L’une des plus belles villes de Suisse
Quand on visite Berne, on est immédiatement saisi par le cadre bucolique et majestueux de la vieille ville. On pense apercevoir des monuments à chaque angle de rue. Mais détrompez-vous ! La capitale de la Suisse ne possède que peu de monuments étincelants. Alors, pourquoi a-t-on l’impression de déambuler dans un immense monument de plusieurs kilomètres carrés ? Parce que la vieille ville de Berne est un modèle d’architecture et d’adaptation aux conditions géologiques. Il s’agit d’une des plus belles villes de Suisse. Tout ici est chargé d’histoire : le caractère de ses bâtiments, ses ruelles qui s’entrelacent, ses jardins en terrasses qui dominent la rivière… La vieille ville de Berne est d’ailleurs inscrite au patrimoine mondial pour l’humanité depuis 1983.

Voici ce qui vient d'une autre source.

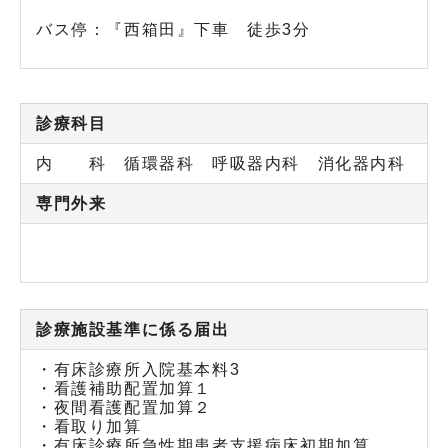
バス停：『西箱田』下車 徒歩3分
診療科目
内 科 循環器科 呼吸器内科 消化器内科
専門外来
診療施設基準に係る届出
・有床診療所入院基本料3
・看護補助配置加算１
・夜間看護配置加算２
・看取り加算
・有床診療所急性期患者支援病床初期加算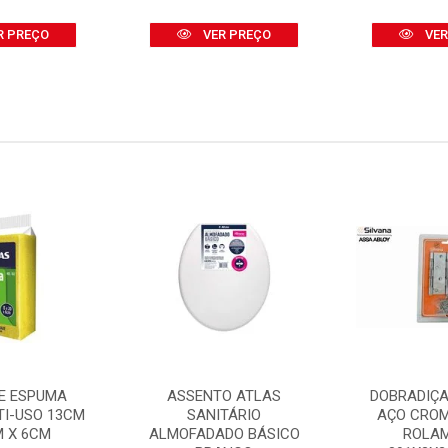
R PREÇO
VER PREÇO
VER
E ESPUMA
ASSENTO ATLAS
DOBRADIÇA
TI-USO 13CM
SANITÁRIO
AÇO CRO
M X 6CM
ALMOFADADO BÁSICO
ROLA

Il existe, bien entendu, quelques monuments prédominants. Mais ils sont surtout renommés pour le rôle qu’ils ont tenu dans l’Histoire, plus que par leur valeur architecturale. En vous promenant dans la ville, vous ne risquez pas de les manquer.
Visite de la ville
Commencez votre promenade au cœur de la vieille ville par la Bundesplatz. A gauche de cette esplanade historique, observez le Palais Fédéral qui abrite le gouvernement suisse.
De là, remontez vers la Bärenplatz afin de découvrir l’un des endroits les plus vivants de la ville : Die Front. Vous pourrez faire une halte à la terrasse d’un café tout en regardant une partie d’échec sur un échiquier géant. En traversant la Bärenplatz, empruntez la Tour de la prison sur Marktgasse pour rejoindre la Tour de l'horloge au bout de la rue. Il s’agit de l’un des monuments les plus atypiques de la ville.
Poursuivez sur Kramgrasse et arrêtez-vous au 49. Ici, se situe la maison d’Einstein aujourd’hui transformée en musée. Non loin de là, sur la Münsterplatz, admirez la cathédrale de Berne qui date de 1421.
Enfin, continuez sur la Junkerngasse et passez sur l’autre rive de l’Aare, à l’Est. Vous arrivez à la fosse aux ours. Depuis la fin du XVème siècle, la fosse abrite quelques ours qu’il est possible de nourrir. La seule interruption de cette tradition remonte à 1789 lorsque les Français ramenèrent les ours avec le butin de la ville à Paris.